**PROBLEM STATEMENT:**
Look through the entries for the string "appstore" and copy every line where it shows up.

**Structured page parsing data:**
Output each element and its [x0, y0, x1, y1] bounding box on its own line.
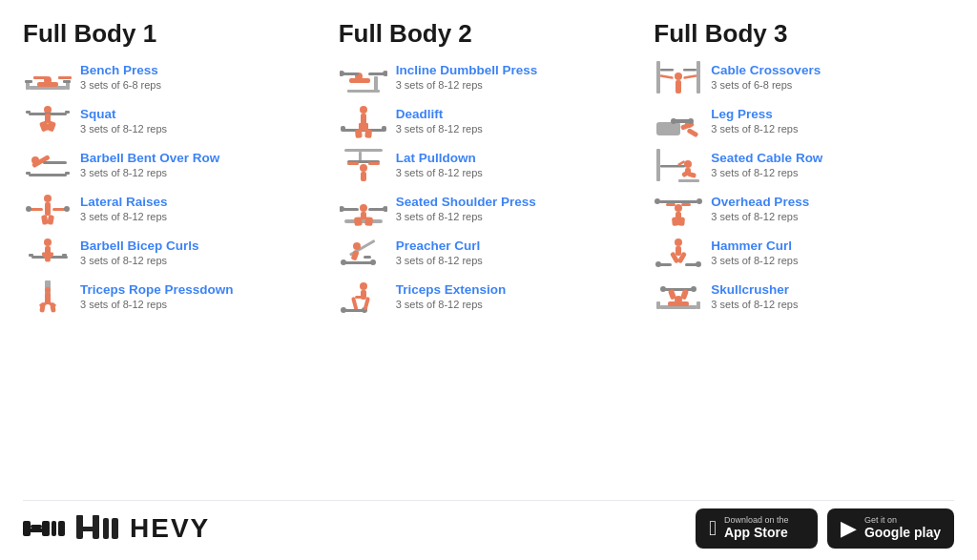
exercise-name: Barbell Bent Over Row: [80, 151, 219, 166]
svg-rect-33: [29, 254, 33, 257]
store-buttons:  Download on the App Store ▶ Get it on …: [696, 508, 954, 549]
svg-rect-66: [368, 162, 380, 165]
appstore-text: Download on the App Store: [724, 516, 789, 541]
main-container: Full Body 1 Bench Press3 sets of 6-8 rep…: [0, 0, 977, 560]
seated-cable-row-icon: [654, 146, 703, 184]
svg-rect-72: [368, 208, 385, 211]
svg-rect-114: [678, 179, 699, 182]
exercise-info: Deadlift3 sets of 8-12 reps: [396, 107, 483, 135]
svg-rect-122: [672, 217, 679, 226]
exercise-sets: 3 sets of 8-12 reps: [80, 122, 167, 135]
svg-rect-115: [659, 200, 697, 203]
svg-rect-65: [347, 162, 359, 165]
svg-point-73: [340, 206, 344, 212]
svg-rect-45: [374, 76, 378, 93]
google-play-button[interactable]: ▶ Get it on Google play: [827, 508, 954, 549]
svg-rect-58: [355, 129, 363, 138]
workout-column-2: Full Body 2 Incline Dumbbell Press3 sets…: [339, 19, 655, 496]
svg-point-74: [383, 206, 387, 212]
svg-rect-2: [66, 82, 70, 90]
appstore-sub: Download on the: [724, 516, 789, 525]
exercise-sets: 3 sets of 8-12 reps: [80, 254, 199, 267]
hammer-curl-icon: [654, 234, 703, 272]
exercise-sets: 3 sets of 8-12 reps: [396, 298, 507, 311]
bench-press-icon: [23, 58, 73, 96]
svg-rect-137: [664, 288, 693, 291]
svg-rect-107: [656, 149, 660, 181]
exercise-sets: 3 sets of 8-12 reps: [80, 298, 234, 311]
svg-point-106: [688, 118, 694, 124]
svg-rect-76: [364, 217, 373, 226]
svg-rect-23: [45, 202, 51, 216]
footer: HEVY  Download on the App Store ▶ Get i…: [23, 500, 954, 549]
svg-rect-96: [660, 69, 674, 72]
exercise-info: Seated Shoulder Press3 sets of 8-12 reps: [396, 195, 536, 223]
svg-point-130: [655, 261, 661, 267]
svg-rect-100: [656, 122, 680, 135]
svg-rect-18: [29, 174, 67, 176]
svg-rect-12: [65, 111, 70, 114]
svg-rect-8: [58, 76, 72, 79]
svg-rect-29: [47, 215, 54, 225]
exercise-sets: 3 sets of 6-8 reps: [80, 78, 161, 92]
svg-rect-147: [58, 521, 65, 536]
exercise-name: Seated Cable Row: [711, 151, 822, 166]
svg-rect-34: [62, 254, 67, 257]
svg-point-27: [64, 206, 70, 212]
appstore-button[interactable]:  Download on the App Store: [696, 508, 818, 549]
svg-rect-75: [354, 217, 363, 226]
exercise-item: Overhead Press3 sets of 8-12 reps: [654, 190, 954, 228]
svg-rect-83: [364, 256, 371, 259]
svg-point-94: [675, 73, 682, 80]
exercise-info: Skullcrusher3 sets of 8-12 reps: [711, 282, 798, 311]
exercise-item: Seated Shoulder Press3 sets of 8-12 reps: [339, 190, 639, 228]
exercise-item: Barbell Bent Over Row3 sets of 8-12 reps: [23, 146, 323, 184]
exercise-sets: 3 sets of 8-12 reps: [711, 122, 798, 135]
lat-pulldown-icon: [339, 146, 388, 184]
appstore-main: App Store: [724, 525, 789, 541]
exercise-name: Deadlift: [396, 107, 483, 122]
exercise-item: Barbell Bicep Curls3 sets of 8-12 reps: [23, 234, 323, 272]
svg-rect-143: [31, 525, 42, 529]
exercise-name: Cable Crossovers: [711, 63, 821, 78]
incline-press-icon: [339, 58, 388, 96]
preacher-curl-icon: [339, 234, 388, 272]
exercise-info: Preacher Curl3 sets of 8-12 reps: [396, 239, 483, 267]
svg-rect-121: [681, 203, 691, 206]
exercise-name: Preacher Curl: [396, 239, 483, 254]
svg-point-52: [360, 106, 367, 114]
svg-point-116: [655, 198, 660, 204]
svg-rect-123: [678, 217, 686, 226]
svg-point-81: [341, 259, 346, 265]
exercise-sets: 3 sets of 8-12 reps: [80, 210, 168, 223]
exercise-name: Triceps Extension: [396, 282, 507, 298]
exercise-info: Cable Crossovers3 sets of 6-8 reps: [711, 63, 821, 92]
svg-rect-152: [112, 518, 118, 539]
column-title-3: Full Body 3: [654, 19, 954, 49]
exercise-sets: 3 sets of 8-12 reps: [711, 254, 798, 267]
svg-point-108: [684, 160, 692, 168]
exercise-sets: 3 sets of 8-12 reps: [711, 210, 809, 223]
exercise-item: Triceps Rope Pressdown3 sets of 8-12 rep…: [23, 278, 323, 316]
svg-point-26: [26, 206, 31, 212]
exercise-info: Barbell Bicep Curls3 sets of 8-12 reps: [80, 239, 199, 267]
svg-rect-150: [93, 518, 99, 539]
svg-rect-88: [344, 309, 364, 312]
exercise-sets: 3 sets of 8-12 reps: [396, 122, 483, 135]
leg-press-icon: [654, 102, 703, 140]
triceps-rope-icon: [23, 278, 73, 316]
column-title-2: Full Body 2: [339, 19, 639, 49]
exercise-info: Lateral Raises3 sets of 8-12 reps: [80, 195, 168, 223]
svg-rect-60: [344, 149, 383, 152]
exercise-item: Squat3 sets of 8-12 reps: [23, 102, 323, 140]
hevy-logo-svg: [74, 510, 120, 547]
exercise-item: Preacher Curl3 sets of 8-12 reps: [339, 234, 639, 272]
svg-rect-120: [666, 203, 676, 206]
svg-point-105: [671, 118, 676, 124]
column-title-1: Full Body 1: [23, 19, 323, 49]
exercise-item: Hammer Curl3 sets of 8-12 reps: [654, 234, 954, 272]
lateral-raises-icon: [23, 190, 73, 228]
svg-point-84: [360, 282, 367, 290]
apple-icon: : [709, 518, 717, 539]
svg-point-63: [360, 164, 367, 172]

--

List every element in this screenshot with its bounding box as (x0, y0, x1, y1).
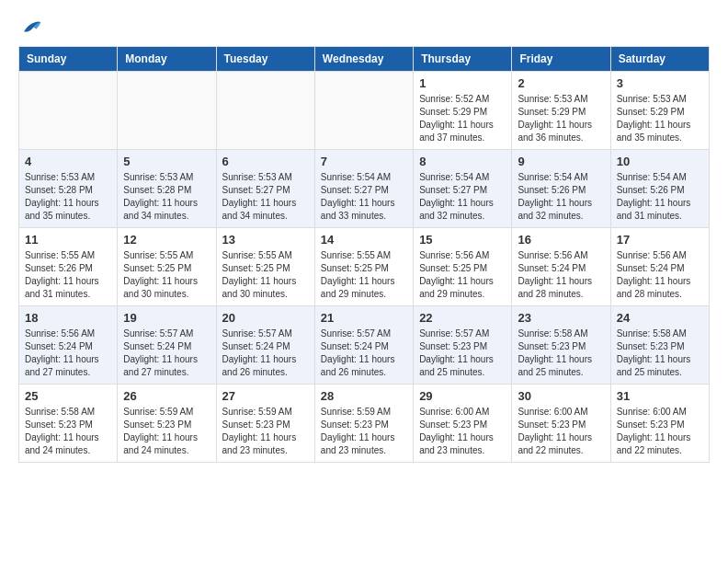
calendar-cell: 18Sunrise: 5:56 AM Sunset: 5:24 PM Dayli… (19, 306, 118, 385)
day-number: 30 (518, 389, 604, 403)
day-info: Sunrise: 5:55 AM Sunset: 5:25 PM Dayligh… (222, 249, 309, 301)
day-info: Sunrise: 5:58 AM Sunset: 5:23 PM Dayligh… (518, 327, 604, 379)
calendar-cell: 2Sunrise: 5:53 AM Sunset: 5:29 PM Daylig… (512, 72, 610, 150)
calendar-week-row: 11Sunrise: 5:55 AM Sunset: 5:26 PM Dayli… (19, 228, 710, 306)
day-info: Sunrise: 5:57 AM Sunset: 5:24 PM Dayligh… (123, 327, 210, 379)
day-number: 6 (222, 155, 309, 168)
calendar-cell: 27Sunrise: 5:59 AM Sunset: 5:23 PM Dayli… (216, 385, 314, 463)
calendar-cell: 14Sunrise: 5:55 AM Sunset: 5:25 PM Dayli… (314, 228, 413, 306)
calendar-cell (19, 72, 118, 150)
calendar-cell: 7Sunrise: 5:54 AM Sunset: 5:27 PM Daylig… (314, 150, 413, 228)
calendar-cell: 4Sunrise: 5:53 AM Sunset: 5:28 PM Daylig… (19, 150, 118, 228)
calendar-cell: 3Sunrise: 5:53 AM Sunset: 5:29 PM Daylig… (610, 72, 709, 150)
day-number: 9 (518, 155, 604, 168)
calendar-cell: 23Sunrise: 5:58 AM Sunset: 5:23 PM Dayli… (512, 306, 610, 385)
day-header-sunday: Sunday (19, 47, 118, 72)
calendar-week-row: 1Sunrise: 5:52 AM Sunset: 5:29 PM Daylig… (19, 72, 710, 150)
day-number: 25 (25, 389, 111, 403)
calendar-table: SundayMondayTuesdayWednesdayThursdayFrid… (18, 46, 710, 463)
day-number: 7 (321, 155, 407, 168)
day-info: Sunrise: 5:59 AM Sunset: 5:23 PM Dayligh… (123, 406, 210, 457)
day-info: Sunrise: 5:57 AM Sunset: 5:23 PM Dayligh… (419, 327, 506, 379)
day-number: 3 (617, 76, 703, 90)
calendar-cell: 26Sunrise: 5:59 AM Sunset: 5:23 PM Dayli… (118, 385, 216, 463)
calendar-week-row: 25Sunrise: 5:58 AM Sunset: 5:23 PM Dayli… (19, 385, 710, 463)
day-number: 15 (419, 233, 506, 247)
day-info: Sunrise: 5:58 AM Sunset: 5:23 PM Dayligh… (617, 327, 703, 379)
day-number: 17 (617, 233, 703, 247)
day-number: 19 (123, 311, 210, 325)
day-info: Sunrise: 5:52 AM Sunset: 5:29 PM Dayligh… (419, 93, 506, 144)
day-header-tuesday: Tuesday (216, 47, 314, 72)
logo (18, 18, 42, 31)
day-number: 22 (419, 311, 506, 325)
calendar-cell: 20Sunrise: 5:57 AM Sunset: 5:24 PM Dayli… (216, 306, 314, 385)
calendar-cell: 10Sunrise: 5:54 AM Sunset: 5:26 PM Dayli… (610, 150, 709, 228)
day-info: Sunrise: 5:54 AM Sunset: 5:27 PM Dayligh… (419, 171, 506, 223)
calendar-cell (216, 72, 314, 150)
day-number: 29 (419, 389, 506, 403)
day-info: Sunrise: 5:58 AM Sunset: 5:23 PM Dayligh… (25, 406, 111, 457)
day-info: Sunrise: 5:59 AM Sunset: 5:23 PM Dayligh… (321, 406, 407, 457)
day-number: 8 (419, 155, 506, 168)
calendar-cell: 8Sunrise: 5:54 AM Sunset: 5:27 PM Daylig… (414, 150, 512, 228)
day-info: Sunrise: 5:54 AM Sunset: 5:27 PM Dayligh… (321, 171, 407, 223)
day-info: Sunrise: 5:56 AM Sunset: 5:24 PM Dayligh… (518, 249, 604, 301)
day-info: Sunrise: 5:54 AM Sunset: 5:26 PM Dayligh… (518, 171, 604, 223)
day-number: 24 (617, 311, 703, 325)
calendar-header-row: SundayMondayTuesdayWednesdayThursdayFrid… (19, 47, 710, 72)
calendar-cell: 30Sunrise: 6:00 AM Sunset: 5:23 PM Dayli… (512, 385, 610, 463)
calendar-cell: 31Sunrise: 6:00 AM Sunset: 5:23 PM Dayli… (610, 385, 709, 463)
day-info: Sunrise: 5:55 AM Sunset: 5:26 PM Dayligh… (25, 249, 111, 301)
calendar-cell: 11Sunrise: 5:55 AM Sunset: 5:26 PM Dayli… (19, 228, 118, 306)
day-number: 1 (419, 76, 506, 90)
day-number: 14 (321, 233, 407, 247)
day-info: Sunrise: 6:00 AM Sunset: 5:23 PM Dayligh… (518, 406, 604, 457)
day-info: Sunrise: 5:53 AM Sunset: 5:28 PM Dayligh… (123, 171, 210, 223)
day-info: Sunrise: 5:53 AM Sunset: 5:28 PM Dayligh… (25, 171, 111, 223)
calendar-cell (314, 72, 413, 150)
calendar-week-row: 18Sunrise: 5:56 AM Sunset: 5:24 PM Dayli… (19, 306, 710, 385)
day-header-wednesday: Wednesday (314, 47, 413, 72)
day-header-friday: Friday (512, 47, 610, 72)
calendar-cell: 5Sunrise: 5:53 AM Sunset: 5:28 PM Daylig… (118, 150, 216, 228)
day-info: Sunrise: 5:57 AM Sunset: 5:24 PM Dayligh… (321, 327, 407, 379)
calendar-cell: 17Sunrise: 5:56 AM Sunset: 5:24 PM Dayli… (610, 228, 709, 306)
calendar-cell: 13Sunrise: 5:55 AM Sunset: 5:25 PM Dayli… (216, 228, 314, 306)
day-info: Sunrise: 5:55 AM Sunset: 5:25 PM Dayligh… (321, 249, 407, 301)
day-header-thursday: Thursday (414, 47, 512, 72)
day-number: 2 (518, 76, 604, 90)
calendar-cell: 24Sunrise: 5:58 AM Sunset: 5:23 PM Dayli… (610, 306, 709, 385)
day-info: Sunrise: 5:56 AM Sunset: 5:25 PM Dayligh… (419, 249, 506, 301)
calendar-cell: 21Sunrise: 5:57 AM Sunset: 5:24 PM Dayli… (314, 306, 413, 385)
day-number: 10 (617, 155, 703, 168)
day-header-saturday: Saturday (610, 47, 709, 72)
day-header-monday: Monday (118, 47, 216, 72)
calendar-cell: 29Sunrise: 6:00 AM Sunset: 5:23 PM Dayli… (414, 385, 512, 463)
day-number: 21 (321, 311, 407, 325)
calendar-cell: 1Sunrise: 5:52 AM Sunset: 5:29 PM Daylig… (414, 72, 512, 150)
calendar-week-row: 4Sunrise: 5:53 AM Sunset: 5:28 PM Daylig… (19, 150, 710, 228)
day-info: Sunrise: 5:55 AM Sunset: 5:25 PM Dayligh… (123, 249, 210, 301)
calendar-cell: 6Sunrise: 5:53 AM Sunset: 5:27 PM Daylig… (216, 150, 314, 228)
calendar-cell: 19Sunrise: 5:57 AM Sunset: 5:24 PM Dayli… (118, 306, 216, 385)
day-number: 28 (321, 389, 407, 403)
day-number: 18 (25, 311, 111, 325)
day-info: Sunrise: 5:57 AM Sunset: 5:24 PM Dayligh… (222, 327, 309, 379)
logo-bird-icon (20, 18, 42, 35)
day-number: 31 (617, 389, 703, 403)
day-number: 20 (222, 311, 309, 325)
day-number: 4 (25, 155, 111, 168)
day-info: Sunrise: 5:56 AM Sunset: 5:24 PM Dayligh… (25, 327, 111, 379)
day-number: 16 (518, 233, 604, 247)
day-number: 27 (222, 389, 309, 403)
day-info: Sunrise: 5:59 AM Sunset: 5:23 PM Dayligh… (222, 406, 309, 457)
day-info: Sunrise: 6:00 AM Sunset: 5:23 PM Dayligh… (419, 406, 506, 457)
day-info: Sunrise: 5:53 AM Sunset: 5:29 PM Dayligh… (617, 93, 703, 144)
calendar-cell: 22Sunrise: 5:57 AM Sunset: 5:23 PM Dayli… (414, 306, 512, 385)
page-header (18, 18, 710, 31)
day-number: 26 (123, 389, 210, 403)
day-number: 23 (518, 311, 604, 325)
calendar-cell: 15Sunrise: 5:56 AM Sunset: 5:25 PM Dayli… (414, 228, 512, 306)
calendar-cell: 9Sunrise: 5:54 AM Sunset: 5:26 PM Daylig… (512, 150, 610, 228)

**RESPONSE TO THE TASK:**
appstore-text: Download on the App Store: [724, 516, 789, 541]
appstore-sub: Download on the: [724, 516, 789, 525]
appstore-button[interactable]:  Download on the App Store: [696, 508, 818, 549]
appstore-main: App Store: [724, 525, 789, 541]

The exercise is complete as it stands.